Safety Tidbit #2.15 – Tuberculosis and PPD
Source: OSHA Safety and
Health Topics Page - Tuberculosis
In 2010, a total of 11,182 tuberculosis (TB) cases were
reported in the United States. If you work in one of the following types of
facilities you are at risk of Tuberculosis exposure: Inpatient Medical
Facilities, Outpatient settings, or some other nontraditional facility.
·
Inpatient settings include: Patient
rooms, emergency departments, intensive care units, surgical units,
laboratories, laboratory procedure areas, bronchoscopy suites, sputum induction
or inhalation/respiratory therapy rooms, autopsy suites, and embalming rooms.
·
Outpatient settings include: TB treatment
facilities, medical offices, ambulatory-care settings, dialysis units, and
dental-care settings.
·
Nontraditional facility-based settings
include: Emergency medical service (EMS) facilities, medical settings in
correctional facilities, long-term care settings (e.g., hospices, skilled
nursing facilities), drug treatment centers, and homeless shelters.
These facilities must have a TB Exposure Control Plan. One
important part of the TB Exposure Control Plan is Medical surveillance and the
need for periodic screening (e.g., Purified Protein Derivative (PPD) or TB Skin
Test (TST) or blood analysis for M.
tuberculosis (BAMT)). The periodicity of screening is based on the risk potential
for disease transmission (low, medium or ongoing).
In low risk settings, annual screening is not necessary; however, if
an exposure to a person with, or specimen containing, TB occurs, the employer
should provide screening and update the risk assessment in accord with the 2005
CDC Guidelines
In medium risk
settings, screening should be provided at least every year. In setting where
there is the potential for ongoing
transmission, workers should be tested every 8-10 weeks until a
determination is made that there is no more an ongoing transmission potential.

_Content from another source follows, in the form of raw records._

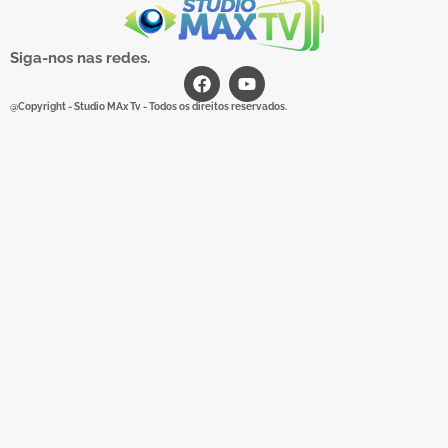
Siga-nos nas redes.
@Copyright - Studio MAx Tv - Todos os direitos reservados.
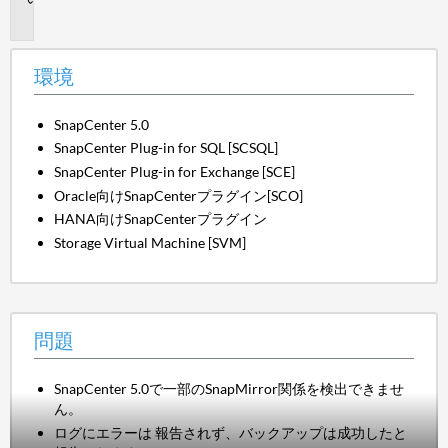
題
環境
SnapCenter 5.0
SnapCenter Plug-in for SQL [SCSQL]
SnapCenter Plug-in for Exchange [SCE]
Oracle向けSnapCenterプラグイン[SCO]
HANA向けSnapCenterプラグイン
Storage Virtual Machine [SVM]
問題
SnapCenter 5.0で一部のSnapMirror関係を検出できませ
ん。
ログにエラーは
報告されず、バックアップは成功したと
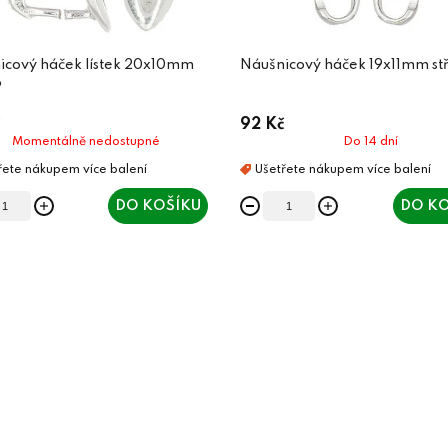
icový háček lístek 20x10mm
Náušnicový háček 19x11mm st
o
92 Kč
Momentálně nedostupné
Do 14 dní
DO KOŠÍKU
DO KO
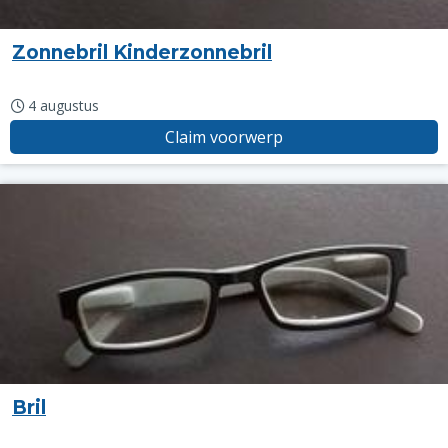
Zonnebril Kinderzonnebril
4 augustus
Claim voorwerp
Bril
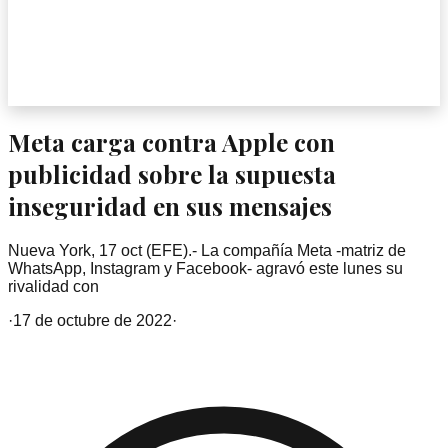
Meta carga contra Apple con
publicidad sobre la supuesta
inseguridad en sus mensajes
Nueva York, 17 oct (EFE).- La compañía Meta -matriz de
WhatsApp, Instagram y Facebook- agravó este lunes su
rivalidad con
·
17 de octubre de 2022
·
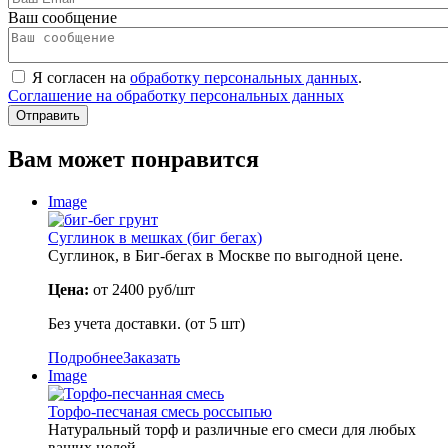
Ваш сообщение
Я согласен на
обработку персональных данных
.
Соглашение на обработку персональных данных
Вам может понравится
Image
Суглинок в мешках (биг бегах)
Суглинок, в Биг-бегах в Москве по выгодной цене.
Цена:
от 2400 руб/шт
Без учета доставки. (от 5 шт)
Подробнее
Заказать
Image
Торфо-песчаная смесь россыпью
Натуральный торф и различные его смеси для любых
ваших целей.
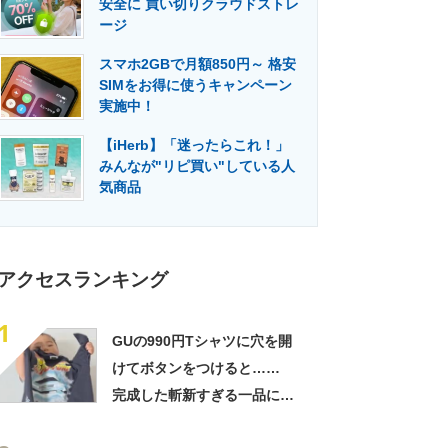
安全に 買い切りクラウドストレ
門メディア
建設×テクノロジーの最前線
ージ
スマホ2GBで月額850円～ 格安
SIMをお得に使うキャンペーン
実施中！
【iHerb】「迷ったらこれ！」
みんなが"リピ買い"している人
気商品
アクセスランキング
1
GUの990円Tシャツに穴を開
けてボタンをつけると……
完成した斬新すぎる一品に称
賛「これすごい」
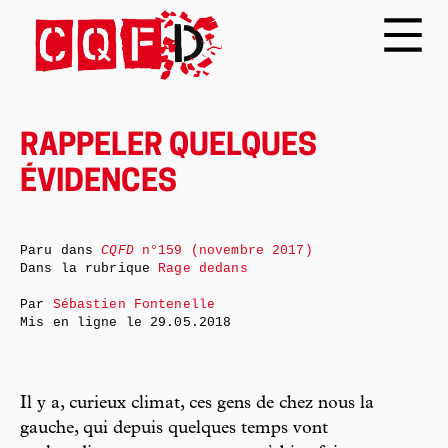
RAPPELER QUELQUES
ÉVIDENCES
Paru dans
CQFD
n°159 (novembre 2017)
Dans la rubrique
Rage dedans
Par
Sébastien Fontenelle
Mis en ligne le
29.05.2018
Il y a, curieux climat, ces gens de chez nous la
gauche, qui depuis quelques temps vont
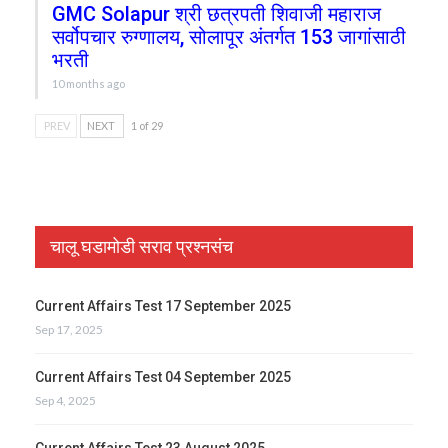
GMC Solapur श्री छत्रपती शिवाजी महाराज
सर्वोपचार रुग्णालय, सोलापूर अंतर्गत 153 जागांसाठी
भरती
10 months ago
PREV
NEXT
1 of 29
चालू घडामोडी सराव प्रश्नसंच
Current Affairs Test 17 September 2025
Sep 17, 2025
Current Affairs Test 04 September 2025
Sep 4, 2025
Current Affairs Test 23 August 2025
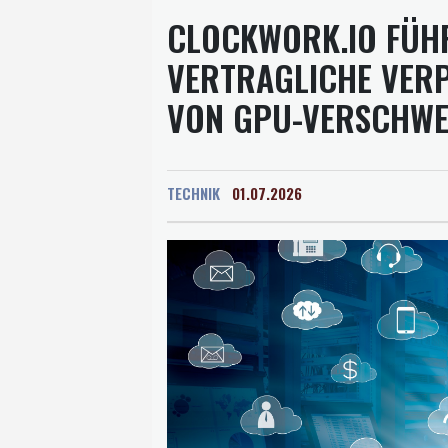
CLOCKWORK.IO FÜHR
VERTRAGLICHE VER
VON GPU-VERSCHWEN
TECHNIK
01.07.2026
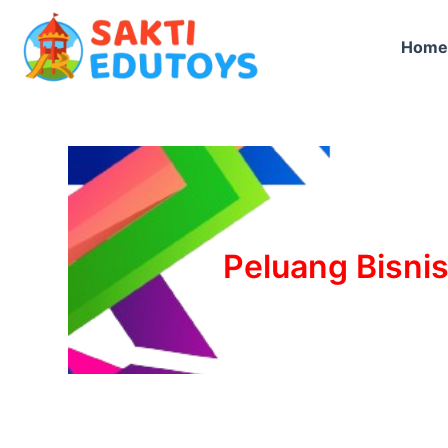
Skip
to
Home
content
Peluang Bisni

At which point, the classification moves to medium and annual screening is
accomplished.
Training of employees with exposure potential is required so
they understand the risks posed of undiagnosed individuals and the control
procedures to be followed. Since most of the facilities with TB exposure
potential already fall under OSHA’s Bloodborne Pathogens standard incorporating
TB Exposure Control into the required annual BBP training is convenient.